Textbook-like format. Correcting improperly recognized text

115 views
Skip to first unread message

Misti Hamon

unread,
Apr 29, 2024, 2:05:43 PM4/29/24
to tesseract-ocr
Forgive me, I have lots of questions and will be trying to separate out one question per conversation (so that those searching later may more easily find the answers).

I'm working with scanned images of a textbook like layout - occasional drop-caps, text in 2 or occasionally 3 columns that flows around images (sometimes an actual square or rectangle, others the image had the background removed and the text flows around the subject) and jargon (most of the book is English, but there is topic specific jargon, abbreviations of the jargon, and, even worse, acronyms and symbols of said jargon), where fractions are used, they are in the form of smart fractions (so, something like 1/4" uses the space of 2 characters, not 4). Also, the lighting during the scan was uneven and the original images were taken at approx 250 dpi. There is also tabular data (worst case, I'm fine with the tabular stuff not being included in the ocr results).

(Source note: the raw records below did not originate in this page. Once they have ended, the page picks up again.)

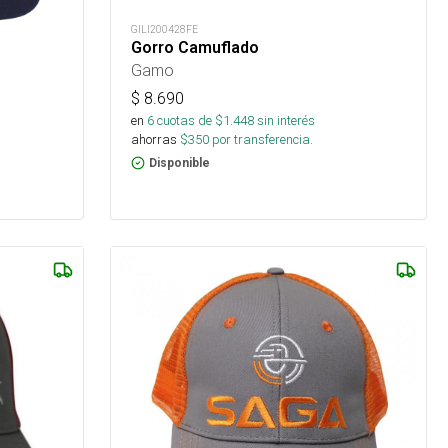
GILI200428FE
Gorro Camuflado
Gamo
$
8.690
en
6
cuotas de $
1.448
sin interés
ahorras
$
350
por transferencia.
Disponible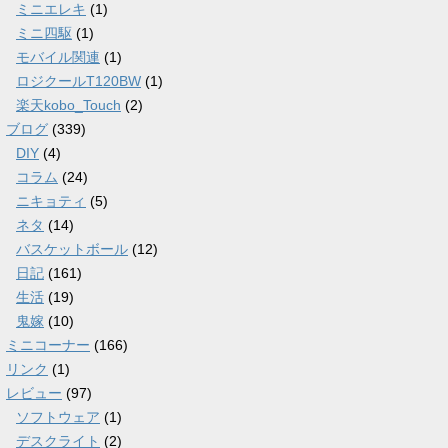
ミニエレキ
(1)
ミニ四駆
(1)
モバイル関連
(1)
ロジクールT120BW
(1)
楽天kobo_Touch
(2)
ブログ
(339)
DIY
(4)
コラム
(24)
ニキョティ
(5)
ネタ
(14)
バスケットボール
(12)
日記
(161)
生活
(19)
鬼嫁
(10)
ミニコーナー
(166)
リンク
(1)
レビュー
(97)
ソフトウェア
(1)
デスクライト
(2)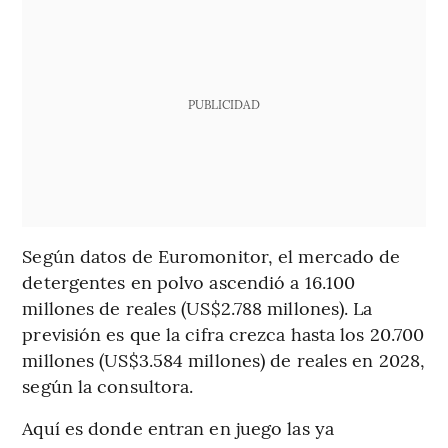
PUBLICIDAD
Según datos de Euromonitor, el mercado de
detergentes en polvo ascendió a 16.100
millones de reales (US$2.788 millones). La
previsión es que la cifra crezca hasta los 20.700
millones (US$3.584 millones) de reales en 2028,
según la consultora.
Aquí es donde entran en juego las ya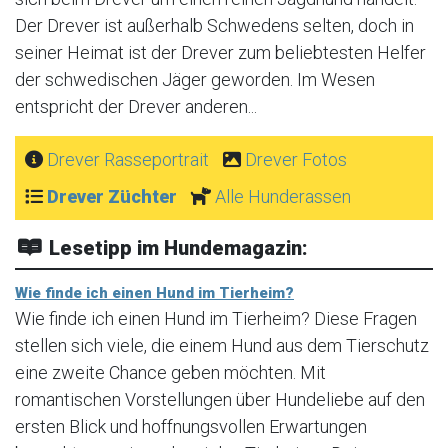
Der Drever ist außerhalb Schwedens selten, doch in
seiner Heimat ist der Drever zum beliebtesten Helfer
der schwedischen Jäger geworden. Im Wesen
entspricht der Drever anderen...
Drever Rasseportrait
Drever Fotos
Drever Züchter
Alle Hunderassen
Lesetipp im Hundemagazin:
Wie finde ich einen Hund im Tierheim?
Wie finde ich einen Hund im Tierheim? Diese Fragen
stellen sich viele, die einem Hund aus dem Tierschutz
eine zweite Chance geben möchten. Mit
romantischen Vorstellungen über Hundeliebe auf den
ersten Blick und hoffnungsvollen Erwartungen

I've preprocessed the images, including binerization and upscaling to get 300dpi for tesseract to work with, but the uneven lighting wasn't able to be entirely fixed (would need to rescan unless someone knows of a way to fix in GIMP, and that is not an option right now) which made binerization of some blocks on some pages less successful than others.

That's the background, may need to refer back to it with other questions.

So far (I've tried OEM 0 and 1) results are "ok" but there are errors - both high confidence words that are wrong, and low confidence words that are actually correct, as well as difficulty with the fractions and orphans from the drop caps. Some of the jargon related stuff is iffy too (when lighting and binerization is clear, LTSM runs pick most of it up pretty well, though). Using a hOCR viewer - ScribeOCR, which I found out about on list - isn't going so well, the physical book these images were taken from is approximately US Letter sized and scribeocr is "stuck" on showing me the whole page, which makes the text too small to actually read (and since I have wrong high confidence and correct low confidence, I can't depend on the color coding) - if I could read it I could correct there. So, how, exactly, does one go about correcting hocr results?

Jeremiah

unread,
Apr 29, 2024, 2:35:59 PM4/29/24
to tesseract-ocr
Regarding proofreading with Scribe OCR, it is definitely possible to zoom in.  The controls are virtually identical to popular document viewer programs like Acrobat.  You can zoom in on the current location of the mouse using Control + Mouse Wheel, scroll using the mouse wheel, and pan in all directions using the middle mouse button.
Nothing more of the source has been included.